Prompt -> Your answer should repeat every record verbatim.

Records shown ->

-=-=-=-=-

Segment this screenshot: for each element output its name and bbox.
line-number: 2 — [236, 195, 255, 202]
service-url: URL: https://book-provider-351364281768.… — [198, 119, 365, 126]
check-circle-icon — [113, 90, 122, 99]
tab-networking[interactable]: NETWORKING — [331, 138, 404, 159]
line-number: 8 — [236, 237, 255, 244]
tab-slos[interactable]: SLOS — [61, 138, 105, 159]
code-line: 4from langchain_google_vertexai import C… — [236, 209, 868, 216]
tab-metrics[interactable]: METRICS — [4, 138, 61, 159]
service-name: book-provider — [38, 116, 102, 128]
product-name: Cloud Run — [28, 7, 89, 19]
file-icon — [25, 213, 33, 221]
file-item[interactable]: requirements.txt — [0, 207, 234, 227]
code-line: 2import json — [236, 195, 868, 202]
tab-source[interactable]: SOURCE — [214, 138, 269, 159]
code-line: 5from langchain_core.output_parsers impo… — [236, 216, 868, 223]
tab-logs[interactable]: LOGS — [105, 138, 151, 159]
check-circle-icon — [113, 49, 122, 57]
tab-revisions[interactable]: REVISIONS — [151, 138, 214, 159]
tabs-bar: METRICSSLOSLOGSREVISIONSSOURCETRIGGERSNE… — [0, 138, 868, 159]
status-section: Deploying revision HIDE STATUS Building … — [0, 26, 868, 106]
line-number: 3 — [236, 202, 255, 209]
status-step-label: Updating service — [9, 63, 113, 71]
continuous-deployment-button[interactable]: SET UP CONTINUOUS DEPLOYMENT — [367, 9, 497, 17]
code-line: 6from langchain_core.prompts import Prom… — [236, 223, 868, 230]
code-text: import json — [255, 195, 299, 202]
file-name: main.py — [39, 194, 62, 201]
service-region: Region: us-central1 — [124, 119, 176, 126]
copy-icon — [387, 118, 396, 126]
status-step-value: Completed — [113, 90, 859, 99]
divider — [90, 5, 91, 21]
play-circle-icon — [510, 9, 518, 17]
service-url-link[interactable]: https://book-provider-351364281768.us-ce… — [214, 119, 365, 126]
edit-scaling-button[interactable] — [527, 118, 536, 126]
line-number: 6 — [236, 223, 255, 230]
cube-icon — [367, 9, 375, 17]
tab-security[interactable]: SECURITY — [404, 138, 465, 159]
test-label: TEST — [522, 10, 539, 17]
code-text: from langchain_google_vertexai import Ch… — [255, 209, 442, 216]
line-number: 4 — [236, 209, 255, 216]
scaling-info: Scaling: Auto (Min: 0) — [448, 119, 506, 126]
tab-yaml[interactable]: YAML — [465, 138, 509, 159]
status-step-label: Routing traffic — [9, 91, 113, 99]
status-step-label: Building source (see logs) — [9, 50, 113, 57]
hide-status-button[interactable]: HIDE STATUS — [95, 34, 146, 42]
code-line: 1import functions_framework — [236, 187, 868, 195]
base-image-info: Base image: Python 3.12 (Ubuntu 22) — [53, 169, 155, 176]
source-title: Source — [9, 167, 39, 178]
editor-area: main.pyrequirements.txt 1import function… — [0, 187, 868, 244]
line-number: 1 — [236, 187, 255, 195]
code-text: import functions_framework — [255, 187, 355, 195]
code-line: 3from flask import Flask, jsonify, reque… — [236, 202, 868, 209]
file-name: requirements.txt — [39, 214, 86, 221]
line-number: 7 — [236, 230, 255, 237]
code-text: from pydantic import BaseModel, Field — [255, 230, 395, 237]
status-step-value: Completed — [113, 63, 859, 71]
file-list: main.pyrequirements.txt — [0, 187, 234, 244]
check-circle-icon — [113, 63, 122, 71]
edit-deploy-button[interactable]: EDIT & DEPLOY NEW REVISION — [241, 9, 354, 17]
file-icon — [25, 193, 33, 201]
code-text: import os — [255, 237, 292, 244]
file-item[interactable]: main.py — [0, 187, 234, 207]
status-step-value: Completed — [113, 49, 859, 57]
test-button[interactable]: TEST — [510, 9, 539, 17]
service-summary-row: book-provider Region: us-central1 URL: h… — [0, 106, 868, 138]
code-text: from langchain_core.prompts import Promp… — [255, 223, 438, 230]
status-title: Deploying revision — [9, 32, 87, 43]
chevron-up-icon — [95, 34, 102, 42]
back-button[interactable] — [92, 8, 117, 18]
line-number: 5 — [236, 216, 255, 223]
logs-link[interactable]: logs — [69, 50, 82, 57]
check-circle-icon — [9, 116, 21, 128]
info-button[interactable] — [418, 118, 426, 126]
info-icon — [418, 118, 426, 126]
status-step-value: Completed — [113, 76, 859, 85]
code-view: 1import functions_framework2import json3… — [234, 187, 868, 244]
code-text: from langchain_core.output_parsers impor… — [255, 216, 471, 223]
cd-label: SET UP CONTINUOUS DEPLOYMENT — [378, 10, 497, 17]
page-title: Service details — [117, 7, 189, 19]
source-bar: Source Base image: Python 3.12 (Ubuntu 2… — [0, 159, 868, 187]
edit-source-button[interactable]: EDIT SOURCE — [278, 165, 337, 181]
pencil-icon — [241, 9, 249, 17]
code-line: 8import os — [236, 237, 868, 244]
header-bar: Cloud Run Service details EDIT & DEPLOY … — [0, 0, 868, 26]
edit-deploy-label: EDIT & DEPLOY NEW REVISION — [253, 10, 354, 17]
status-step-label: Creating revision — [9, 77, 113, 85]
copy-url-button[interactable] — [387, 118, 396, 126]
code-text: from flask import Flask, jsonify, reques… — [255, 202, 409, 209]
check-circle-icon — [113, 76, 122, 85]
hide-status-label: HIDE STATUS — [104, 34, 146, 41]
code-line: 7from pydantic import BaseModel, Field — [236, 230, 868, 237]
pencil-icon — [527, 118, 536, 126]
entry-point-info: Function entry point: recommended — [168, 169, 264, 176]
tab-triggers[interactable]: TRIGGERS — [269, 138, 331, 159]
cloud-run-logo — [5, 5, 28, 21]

-=-=-=-=-

Expected answer ->
Segment this screenshot: for each element output its name and bbox.
line-number: 2 — [236, 195, 255, 202]
service-url: URL: https://book-provider-351364281768.… — [198, 119, 365, 126]
check-circle-icon — [113, 90, 122, 99]
tab-networking[interactable]: NETWORKING — [331, 138, 404, 159]
line-number: 8 — [236, 237, 255, 244]
tab-slos[interactable]: SLOS — [61, 138, 105, 159]
code-line: 4from langchain_google_vertexai import C… — [236, 209, 868, 216]
tab-metrics[interactable]: METRICS — [4, 138, 61, 159]
service-name: book-provider — [38, 116, 102, 128]
product-name: Cloud Run — [28, 7, 89, 19]
file-icon — [25, 213, 33, 221]
file-item[interactable]: requirements.txt — [0, 207, 234, 227]
code-line: 2import json — [236, 195, 868, 202]
tab-source[interactable]: SOURCE — [214, 138, 269, 159]
code-line: 5from langchain_core.output_parsers impo… — [236, 216, 868, 223]
tab-logs[interactable]: LOGS — [105, 138, 151, 159]
check-circle-icon — [113, 49, 122, 57]
tab-revisions[interactable]: REVISIONS — [151, 138, 214, 159]
tabs-bar: METRICSSLOSLOGSREVISIONSSOURCETRIGGERSNE… — [0, 138, 868, 159]
status-section: Deploying revision HIDE STATUS Building … — [0, 26, 868, 106]
line-number: 3 — [236, 202, 255, 209]
status-step-label: Updating service — [9, 63, 113, 71]
continuous-deployment-button[interactable]: SET UP CONTINUOUS DEPLOYMENT — [367, 9, 497, 17]
code-line: 6from langchain_core.prompts import Prom… — [236, 223, 868, 230]
code-text: import json — [255, 195, 299, 202]
file-name: main.py — [39, 194, 62, 201]
service-region: Region: us-central1 — [124, 119, 176, 126]
copy-icon — [387, 118, 396, 126]
status-step-value: Completed — [113, 90, 859, 99]
divider — [90, 5, 91, 21]
play-circle-icon — [510, 9, 518, 17]
service-url-link[interactable]: https://book-provider-351364281768.us-ce… — [214, 119, 365, 126]
edit-scaling-button[interactable] — [527, 118, 536, 126]
line-number: 6 — [236, 223, 255, 230]
cube-icon — [367, 9, 375, 17]
tab-security[interactable]: SECURITY — [404, 138, 465, 159]
test-label: TEST — [522, 10, 539, 17]
code-text: from langchain_google_vertexai import Ch… — [255, 209, 442, 216]
line-number: 4 — [236, 209, 255, 216]
scaling-info: Scaling: Auto (Min: 0) — [448, 119, 506, 126]
tab-yaml[interactable]: YAML — [465, 138, 509, 159]
status-step-label: Routing traffic — [9, 91, 113, 99]
status-step-label: Building source (see logs) — [9, 50, 113, 57]
hide-status-button[interactable]: HIDE STATUS — [95, 34, 146, 42]
code-line: 1import functions_framework — [236, 187, 868, 195]
base-image-info: Base image: Python 3.12 (Ubuntu 22) — [53, 169, 155, 176]
source-title: Source — [9, 167, 39, 178]
editor-area: main.pyrequirements.txt 1import function… — [0, 187, 868, 244]
line-number: 1 — [236, 187, 255, 195]
code-text: import functions_framework — [255, 187, 355, 195]
code-line: 3from flask import Flask, jsonify, reque… — [236, 202, 868, 209]
file-name: requirements.txt — [39, 214, 86, 221]
line-number: 7 — [236, 230, 255, 237]
code-text: from pydantic import BaseModel, Field — [255, 230, 395, 237]
status-step-value: Completed — [113, 63, 859, 71]
file-list: main.pyrequirements.txt — [0, 187, 234, 244]
check-circle-icon — [113, 63, 122, 71]
edit-deploy-button[interactable]: EDIT & DEPLOY NEW REVISION — [241, 9, 354, 17]
file-icon — [25, 193, 33, 201]
code-text: import os — [255, 237, 292, 244]
file-item[interactable]: main.py — [0, 187, 234, 207]
status-step-value: Completed — [113, 49, 859, 57]
test-button[interactable]: TEST — [510, 9, 539, 17]
service-summary-row: book-provider Region: us-central1 URL: h… — [0, 106, 868, 138]
code-text: from langchain_core.prompts import Promp… — [255, 223, 438, 230]
status-title: Deploying revision — [9, 32, 87, 43]
chevron-up-icon — [95, 34, 102, 42]
back-button[interactable] — [92, 8, 117, 18]
line-number: 5 — [236, 216, 255, 223]
logs-link[interactable]: logs — [69, 50, 82, 57]
check-circle-icon — [9, 116, 21, 128]
info-button[interactable] — [418, 118, 426, 126]
info-icon — [418, 118, 426, 126]
status-step-value: Completed — [113, 76, 859, 85]
code-view: 1import functions_framework2import json3… — [234, 187, 868, 244]
code-text: from langchain_core.output_parsers impor… — [255, 216, 471, 223]
cd-label: SET UP CONTINUOUS DEPLOYMENT — [378, 10, 497, 17]
page-title: Service details — [117, 7, 189, 19]
source-bar: Source Base image: Python 3.12 (Ubuntu 2… — [0, 159, 868, 187]
edit-source-button[interactable]: EDIT SOURCE — [278, 165, 337, 181]
pencil-icon — [241, 9, 249, 17]
code-line: 8import os — [236, 237, 868, 244]
header-bar: Cloud Run Service details EDIT & DEPLOY … — [0, 0, 868, 26]
edit-deploy-label: EDIT & DEPLOY NEW REVISION — [253, 10, 354, 17]
status-step-label: Creating revision — [9, 77, 113, 85]
copy-url-button[interactable] — [387, 118, 396, 126]
code-text: from flask import Flask, jsonify, reques… — [255, 202, 409, 209]
check-circle-icon — [113, 76, 122, 85]
hide-status-label: HIDE STATUS — [104, 34, 146, 41]
code-line: 7from pydantic import BaseModel, Field — [236, 230, 868, 237]
pencil-icon — [527, 118, 536, 126]
entry-point-info: Function entry point: recommended — [168, 169, 264, 176]
tab-triggers[interactable]: TRIGGERS — [269, 138, 331, 159]
cloud-run-logo — [5, 5, 28, 21]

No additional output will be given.